When I was an undergraduate, I learned all there was about physics and mathematics. I learned how to wield the tools of calculus, how to wrestle with differential equations, how to employ the machinery of quantum theory, and how to zip through classical physics problems using Lagrangian mechanics.
In essence, I learned the tools of the game.
This was a key part of my education. It gave me the bedrock for graduate studies. I became proficient at performing calculations that every physicist should know, and I absorbed a lot of facts. I worked through proofs, and sweated the details.
What I didn’t do though was really think about the things I was calculating.
I suspect that’s normal for undergraduates. When we are trying to make sure that our calculations have no missing factors of two, we don’t take the time to stop and ponder what we’re doing.
I would say that a large part of my undergraduate education dealt with understanding the tools and algorithms needed to solve problems. I wasn’t as concerned with the assumptions that went into the theories or proofs, and we didn’t spend a whole lot of time discussing them.
Graduate school is where you start questioning things. I like to think of this as taking a trip from A to B. When you’re an undergraduate, the goal of your professors is to show you the path that connects the two points as efficiently as possible. This tends to be the highway rather than the winding countryside road.
In other words: You get to the destination quickly, but you might not remember the journey.
In graduate school, the emphasis is flipped. Now, your job isn’t to necessarily calculate things perfectly and work through proofs that others have done before. Instead, your job is much more open-ended. It’s about paying closer attention.

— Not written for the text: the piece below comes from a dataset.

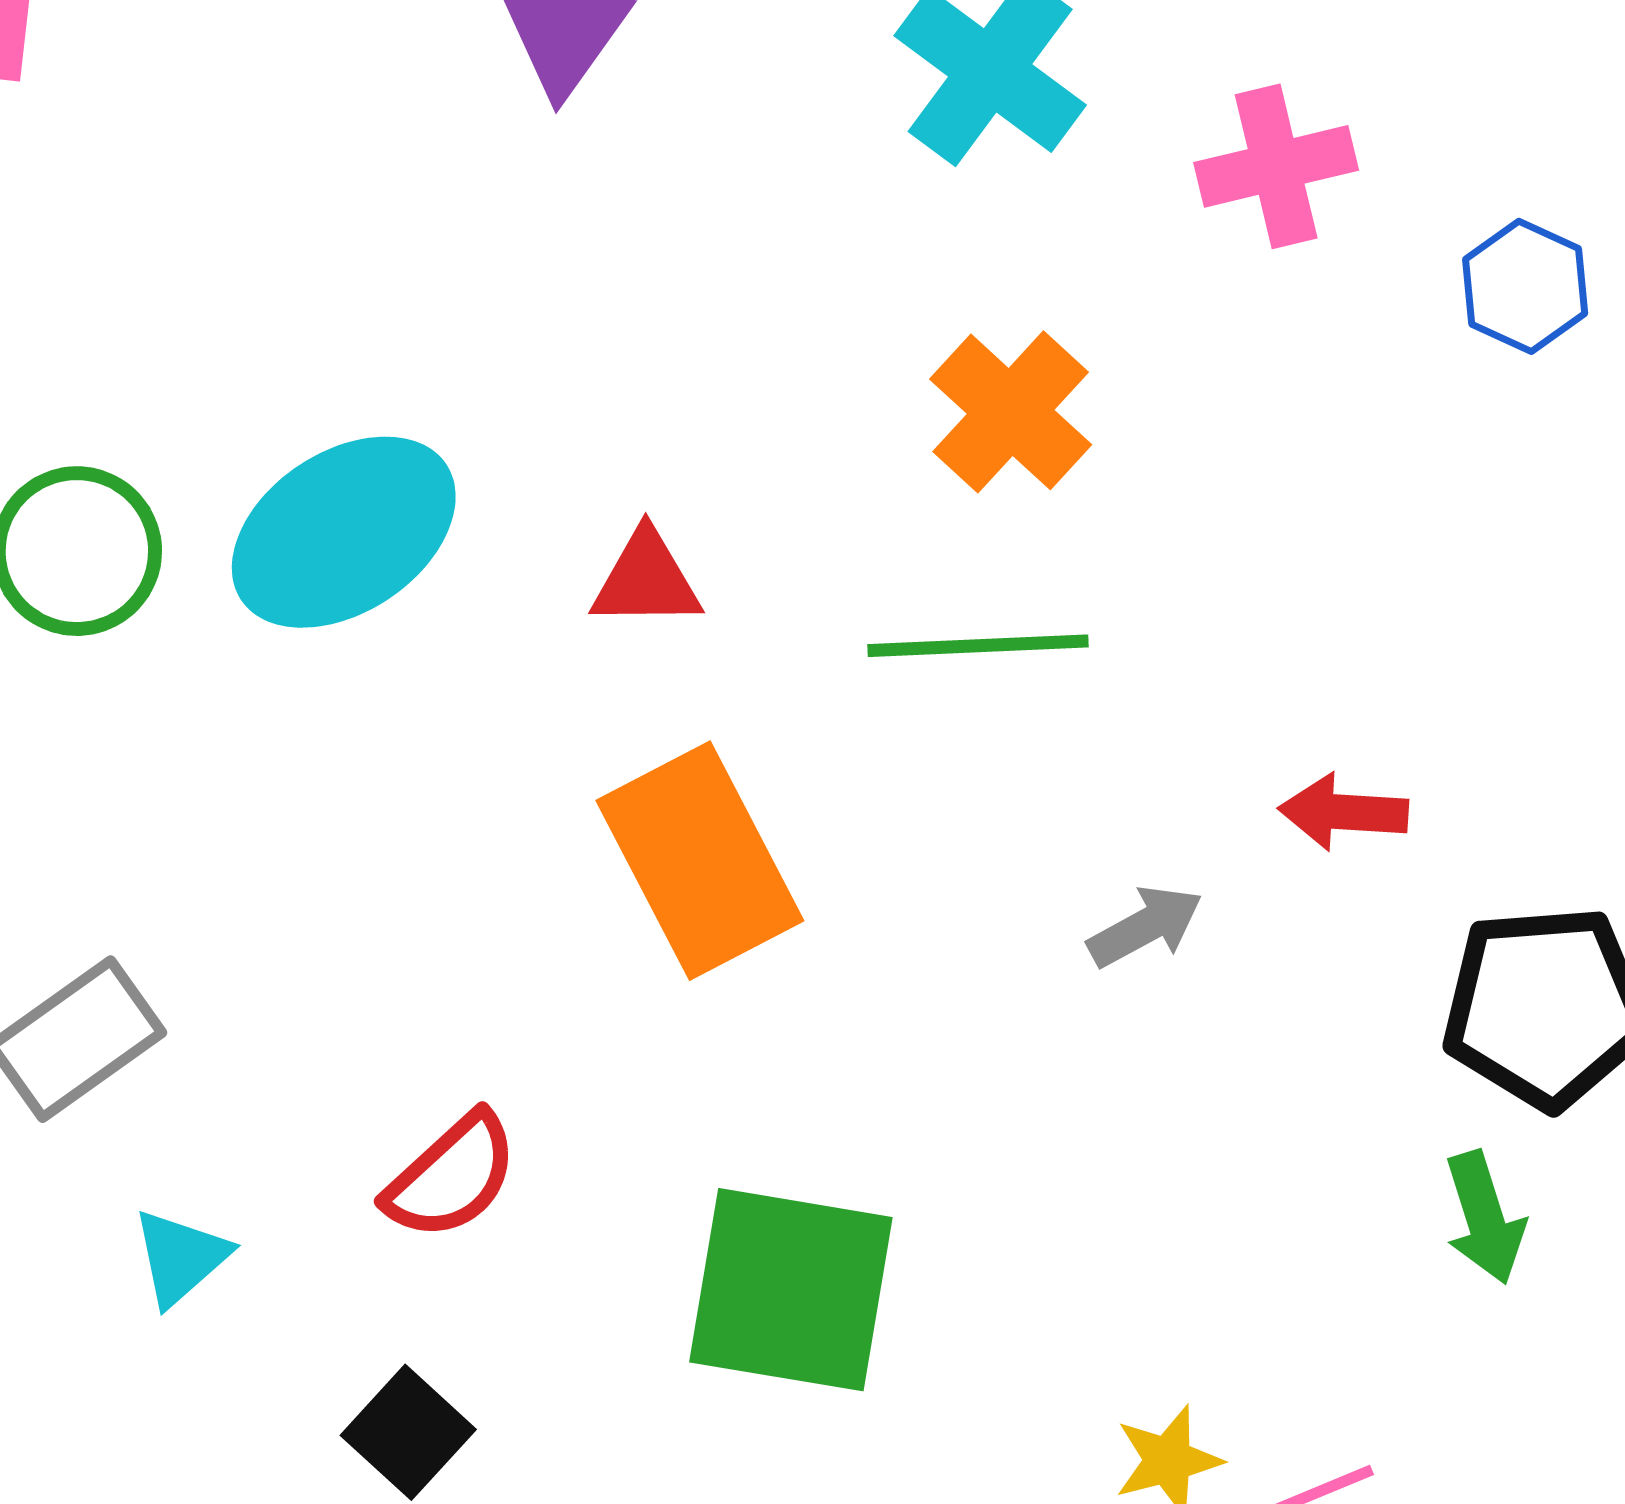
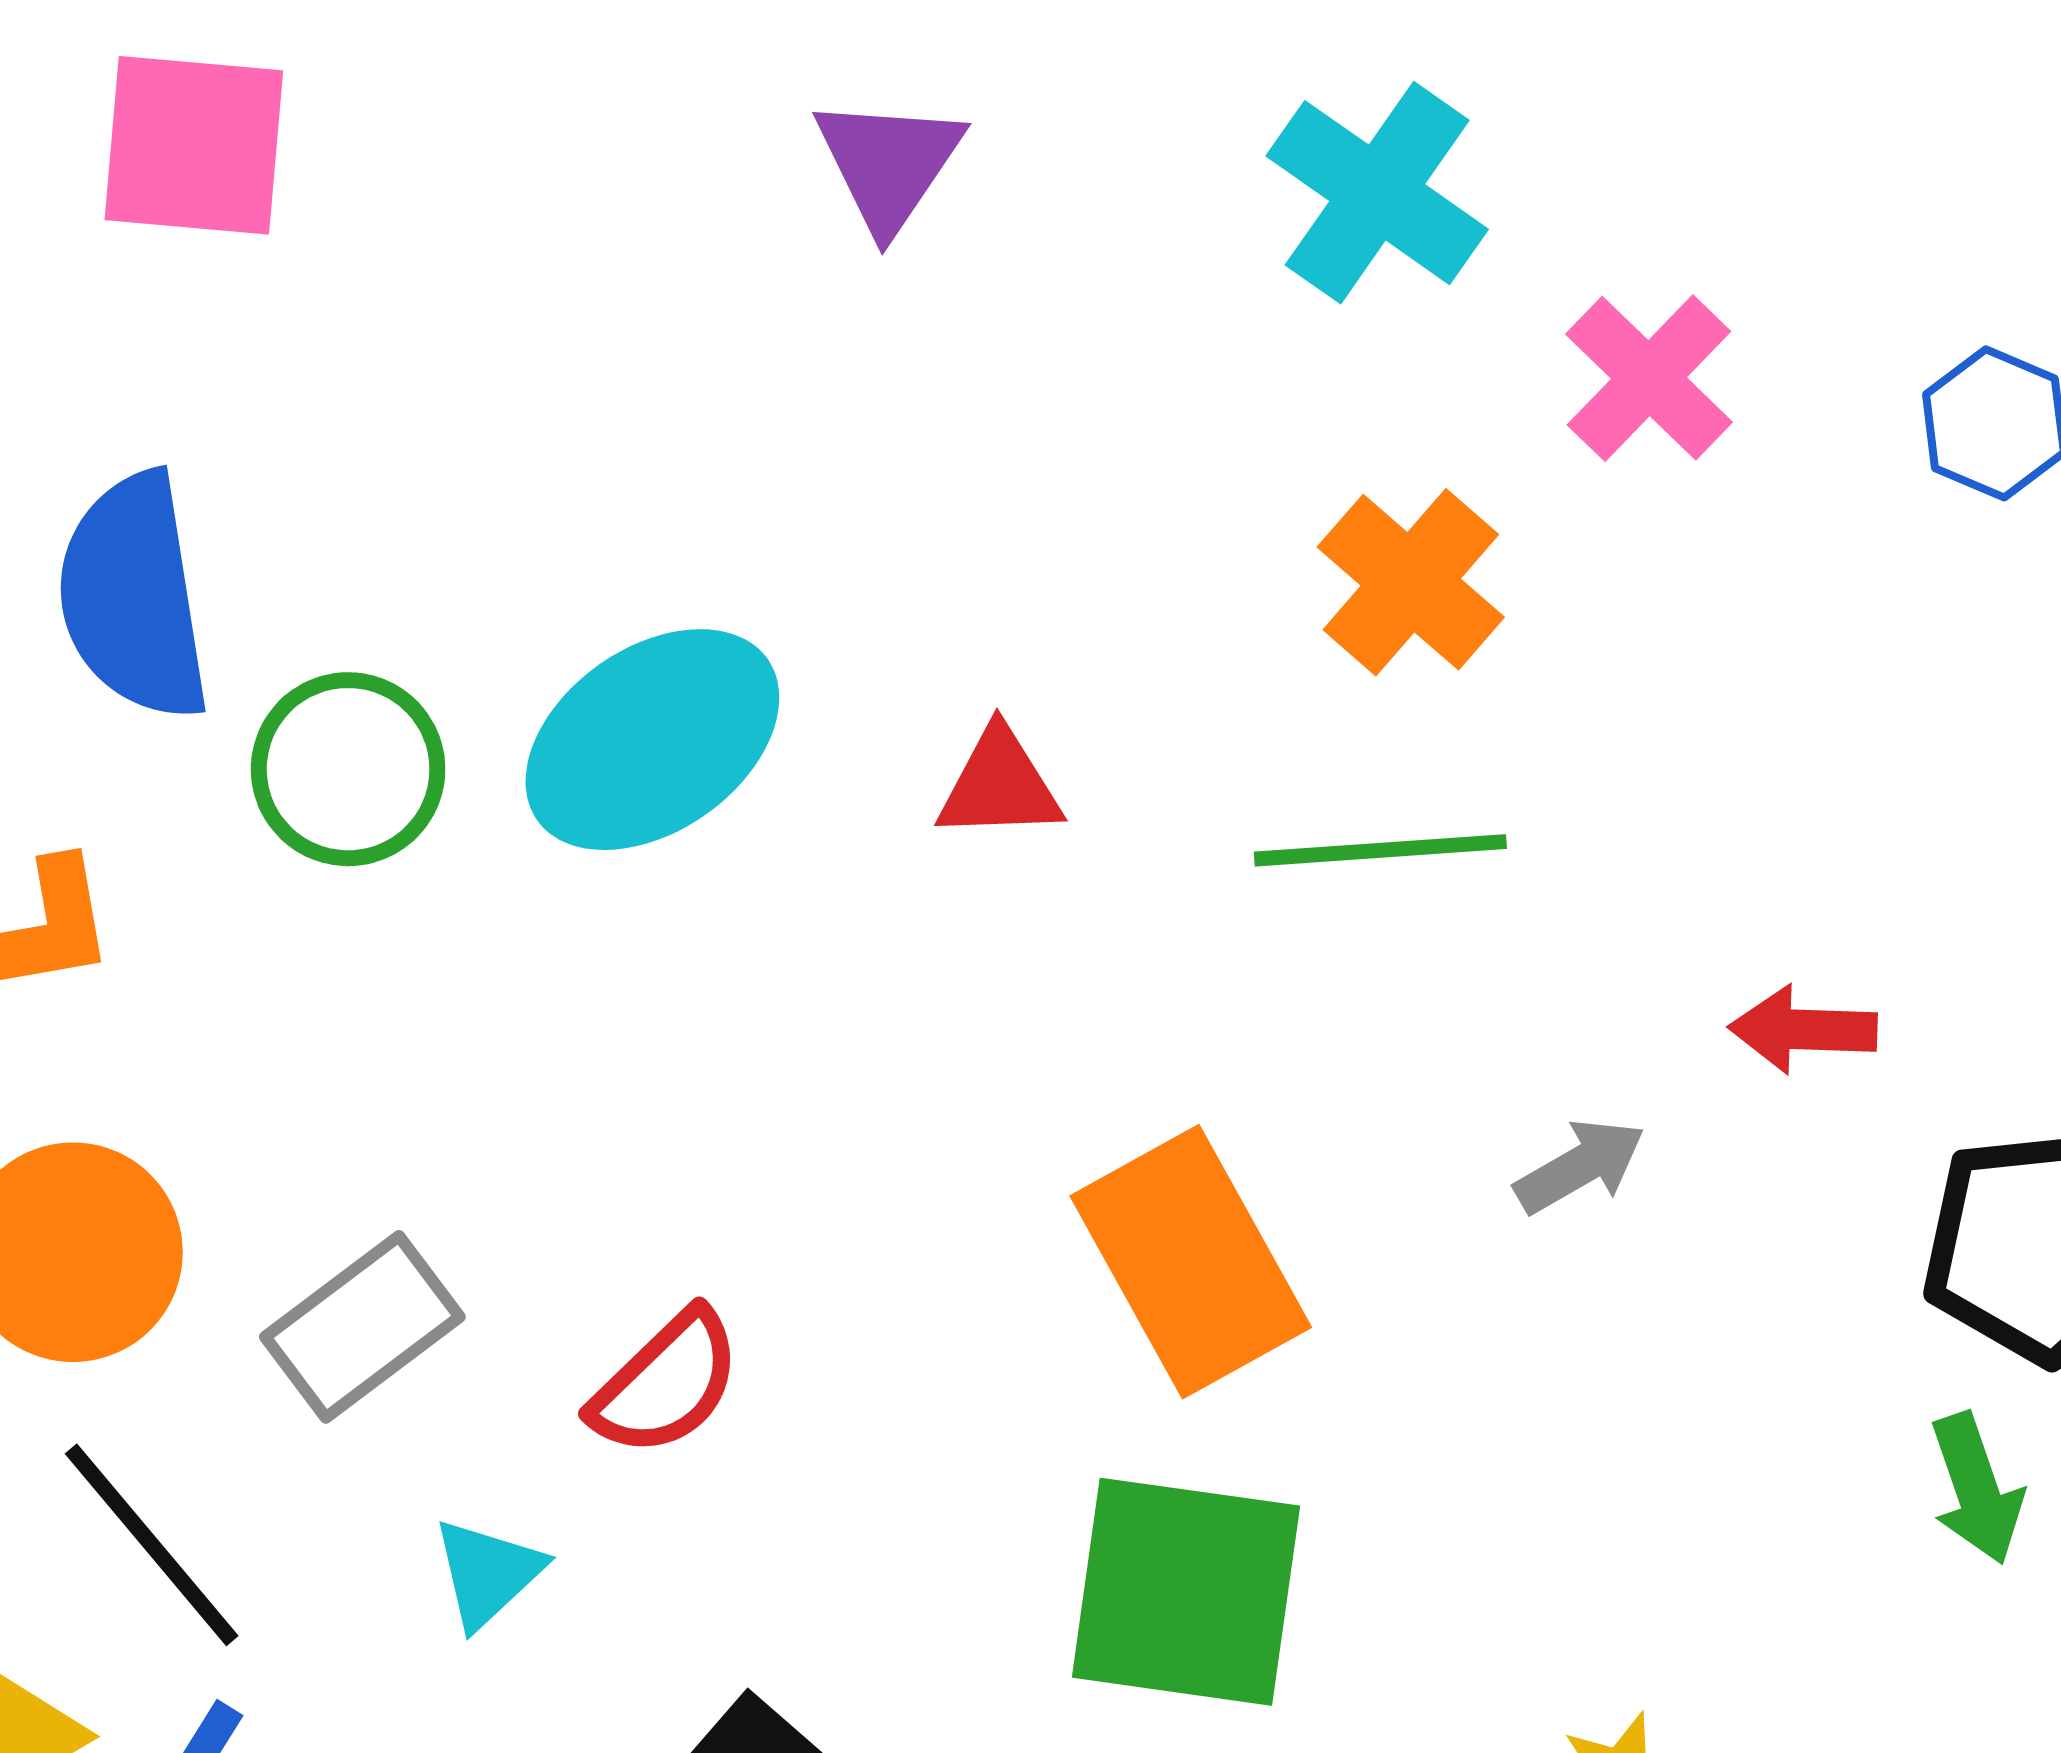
pink cross: (1276, 166) -> (1649, 378), moved, turned -31
orange rectangle: (700, 861) -> (1191, 1262), moved
red semicircle: (451, 1177) -> (666, 1383), moved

You start investigating the assumptions that you once blew by. You take that countryside road, and you meander. Before you proceed from any area, you ask yourself if you really understand the ideas. Not just in terms of being able to perform a calculation, but why the assumptions you took on without thinking during your undergraduate studies were necessary.
You begin seeing how you were in a large but fenced-in area. While you had the room to explore, everything was orchestrated in order for you to get the answers your professors wanted. Being an undergraduate meant staying within those boundaries.
As a graduate student, you notice that the fenced in area—which we might call “scientific knowledge”—is tiny compared to the vast unknown regions that lie outside.
It’s not as simple as when you were an undergraduate. But you’re also more knowledgeable now, capable of handling the extra complexity. Above all, understanding why you need to take on certain assumptions is what hooks you. Can they be relaxed? Are there other ways to get a result? What new area is worth exploring? These are the questions that fill up your time.
Is graduate studies for everyone? Absolutely not.
Graduate school is not just a more detailed version of undergraduate studies. The focus shifts from acquiring all the tools and performing calculations correctly to understanding the “why” behind everything. If undergraduate studies were about getting from A to B as efficiently as possible, graduate studies is about taking the time to examine each step.
That’s not how you start though. In the beginning, you try to absorb everything. Then, you find you can’t, at least, not to the level you desire. So you try homing in on a few areas. You dig deeper, and sooner or later you find yourself sucked in. It’s not automatic, and it takes work to find a niche, but it comes.
Then, your job is clear: become an expert at this one thing. It’s a good idea to still keep abreast of other areas, but your focus is not to learn everything, but something deeply.
It’s a different environment, and it’s not for everyone. But it might be for you, and if so, it can be quite the adventure.
It’s still physics, though not in the way you’ve learned it before.
It’s studying one aspect of the world deeply.